#### [INFORMATION SUPPLIED]
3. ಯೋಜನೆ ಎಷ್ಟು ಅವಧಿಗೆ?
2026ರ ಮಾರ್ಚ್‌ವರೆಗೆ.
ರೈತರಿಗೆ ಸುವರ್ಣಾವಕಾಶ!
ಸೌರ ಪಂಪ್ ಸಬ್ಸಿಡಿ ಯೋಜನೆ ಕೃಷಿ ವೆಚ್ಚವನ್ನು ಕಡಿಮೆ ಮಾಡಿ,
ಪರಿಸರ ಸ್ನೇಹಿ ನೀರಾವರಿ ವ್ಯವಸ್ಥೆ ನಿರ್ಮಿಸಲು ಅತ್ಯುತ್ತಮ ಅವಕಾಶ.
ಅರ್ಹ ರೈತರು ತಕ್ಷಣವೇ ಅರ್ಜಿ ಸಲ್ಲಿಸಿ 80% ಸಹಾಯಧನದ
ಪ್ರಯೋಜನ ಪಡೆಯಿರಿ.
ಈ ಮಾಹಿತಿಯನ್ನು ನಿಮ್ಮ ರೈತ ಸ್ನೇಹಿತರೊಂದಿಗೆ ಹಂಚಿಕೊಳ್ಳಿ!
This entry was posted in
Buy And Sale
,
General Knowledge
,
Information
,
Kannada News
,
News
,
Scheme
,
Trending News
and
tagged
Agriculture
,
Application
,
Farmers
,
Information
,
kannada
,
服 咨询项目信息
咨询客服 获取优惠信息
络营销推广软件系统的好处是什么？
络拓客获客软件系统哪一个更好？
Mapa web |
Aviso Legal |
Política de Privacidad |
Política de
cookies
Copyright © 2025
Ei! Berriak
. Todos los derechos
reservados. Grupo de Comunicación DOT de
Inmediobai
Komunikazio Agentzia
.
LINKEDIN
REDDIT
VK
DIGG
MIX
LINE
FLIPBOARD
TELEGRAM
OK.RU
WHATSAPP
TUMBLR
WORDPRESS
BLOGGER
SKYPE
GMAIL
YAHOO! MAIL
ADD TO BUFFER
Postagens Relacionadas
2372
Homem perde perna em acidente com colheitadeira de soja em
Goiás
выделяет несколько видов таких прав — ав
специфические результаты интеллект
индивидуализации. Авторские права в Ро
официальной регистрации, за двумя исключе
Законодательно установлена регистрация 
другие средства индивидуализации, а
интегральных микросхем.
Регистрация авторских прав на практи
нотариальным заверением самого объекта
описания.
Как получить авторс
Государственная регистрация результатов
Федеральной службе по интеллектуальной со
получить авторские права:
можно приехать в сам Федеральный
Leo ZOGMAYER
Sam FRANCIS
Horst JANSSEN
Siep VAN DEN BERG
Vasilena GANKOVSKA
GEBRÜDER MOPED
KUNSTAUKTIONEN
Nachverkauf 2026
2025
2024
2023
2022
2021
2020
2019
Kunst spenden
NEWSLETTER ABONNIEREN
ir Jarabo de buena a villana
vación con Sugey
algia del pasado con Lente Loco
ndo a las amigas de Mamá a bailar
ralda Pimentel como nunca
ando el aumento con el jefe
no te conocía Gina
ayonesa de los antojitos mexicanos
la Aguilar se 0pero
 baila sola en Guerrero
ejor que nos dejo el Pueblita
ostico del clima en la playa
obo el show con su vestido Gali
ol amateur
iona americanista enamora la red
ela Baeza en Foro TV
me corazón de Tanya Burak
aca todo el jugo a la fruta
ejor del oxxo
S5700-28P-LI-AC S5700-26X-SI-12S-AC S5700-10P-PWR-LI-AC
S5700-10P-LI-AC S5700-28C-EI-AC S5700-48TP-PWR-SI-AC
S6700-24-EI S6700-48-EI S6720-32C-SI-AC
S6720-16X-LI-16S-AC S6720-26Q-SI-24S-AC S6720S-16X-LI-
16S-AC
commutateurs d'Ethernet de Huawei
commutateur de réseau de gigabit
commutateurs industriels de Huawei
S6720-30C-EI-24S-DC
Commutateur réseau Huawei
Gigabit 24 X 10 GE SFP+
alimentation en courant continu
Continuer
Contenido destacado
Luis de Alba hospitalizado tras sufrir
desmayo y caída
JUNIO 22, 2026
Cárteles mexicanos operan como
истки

#### [PROBLEM]
Without changing a single character, write out all of the entries.

#### [RESULT]
3. ಯೋಜನೆ ಎಷ್ಟು ಅವಧಿಗೆ?
2026ರ ಮಾರ್ಚ್‌ವರೆಗೆ.
ರೈತರಿಗೆ ಸುವರ್ಣಾವಕಾಶ!
ಸೌರ ಪಂಪ್ ಸಬ್ಸಿಡಿ ಯೋಜನೆ ಕೃಷಿ ವೆಚ್ಚವನ್ನು ಕಡಿಮೆ ಮಾಡಿ,
ಪರಿಸರ ಸ್ನೇಹಿ ನೀರಾವರಿ ವ್ಯವಸ್ಥೆ ನಿರ್ಮಿಸಲು ಅತ್ಯುತ್ತಮ ಅವಕಾಶ.
ಅರ್ಹ ರೈತರು ತಕ್ಷಣವೇ ಅರ್ಜಿ ಸಲ್ಲಿಸಿ 80% ಸಹಾಯಧನದ
ಪ್ರಯೋಜನ ಪಡೆಯಿರಿ.
ಈ ಮಾಹಿತಿಯನ್ನು ನಿಮ್ಮ ರೈತ ಸ್ನೇಹಿತರೊಂದಿಗೆ ಹಂಚಿಕೊಳ್ಳಿ!
This entry was posted in
Buy And Sale
,
General Knowledge
,
Information
,
Kannada News
,
News
,
Scheme
,
Trending News
and
tagged
Agriculture
,
Application
,
Farmers
,
Information
,
kannada
,
服 咨询项目信息
咨询客服 获取优惠信息
络营销推广软件系统的好处是什么？
络拓客获客软件系统哪一个更好？
Mapa web |
Aviso Legal |
Política de Privacidad |
Política de
cookies
Copyright © 2025
Ei! Berriak
. Todos los derechos
reservados. Grupo de Comunicación DOT de
Inmediobai
Komunikazio Agentzia
.
LINKEDIN
REDDIT
VK
DIGG
MIX
LINE
FLIPBOARD
TELEGRAM
OK.RU
WHATSAPP
TUMBLR
WORDPRESS
BLOGGER
SKYPE
GMAIL
YAHOO! MAIL
ADD TO BUFFER
Postagens Relacionadas
2372
Homem perde perna em acidente com colheitadeira de soja em
Goiás
выделяет несколько видов таких прав — ав
специфические результаты интеллект
индивидуализации. Авторские права в Ро
официальной регистрации, за двумя исключе
Законодательно установлена регистрация 
другие средства индивидуализации, а
интегральных микросхем.
Регистрация авторских прав на практи
нотариальным заверением самого объекта
описания.
Как получить авторс
Государственная регистрация результатов
Федеральной службе по интеллектуальной со
получить авторские права:
можно приехать в сам Федеральный
Leo ZOGMAYER
Sam FRANCIS
Horst JANSSEN
Siep VAN DEN BERG
Vasilena GANKOVSKA
GEBRÜDER MOPED
KUNSTAUKTIONEN
Nachverkauf 2026
2025
2024
2023
2022
2021
2020
2019
Kunst spenden
NEWSLETTER ABONNIEREN
ir Jarabo de buena a villana
vación con Sugey
algia del pasado con Lente Loco
ndo a las amigas de Mamá a bailar
ralda Pimentel como nunca
ando el aumento con el jefe
no te conocía Gina
ayonesa de los antojitos mexicanos
la Aguilar se 0pero
 baila sola en Guerrero
ejor que nos dejo el Pueblita
ostico del clima en la playa
obo el show con su vestido Gali
ol amateur
iona americanista enamora la red
ela Baeza en Foro TV
me corazón de Tanya Burak
aca todo el jugo a la fruta
ejor del oxxo
S5700-28P-LI-AC S5700-26X-SI-12S-AC S5700-10P-PWR-LI-AC
S5700-10P-LI-AC S5700-28C-EI-AC S5700-48TP-PWR-SI-AC
S6700-24-EI S6700-48-EI S6720-32C-SI-AC
S6720-16X-LI-16S-AC S6720-26Q-SI-24S-AC S6720S-16X-LI-
16S-AC
commutateurs d'Ethernet de Huawei
commutateur de réseau de gigabit
commutateurs industriels de Huawei
S6720-30C-EI-24S-DC
Commutateur réseau Huawei
Gigabit 24 X 10 GE SFP+
alimentation en courant continu
Continuer
Contenido destacado
Luis de Alba hospitalizado tras sufrir
desmayo y caída
JUNIO 22, 2026
Cárteles mexicanos operan como
истки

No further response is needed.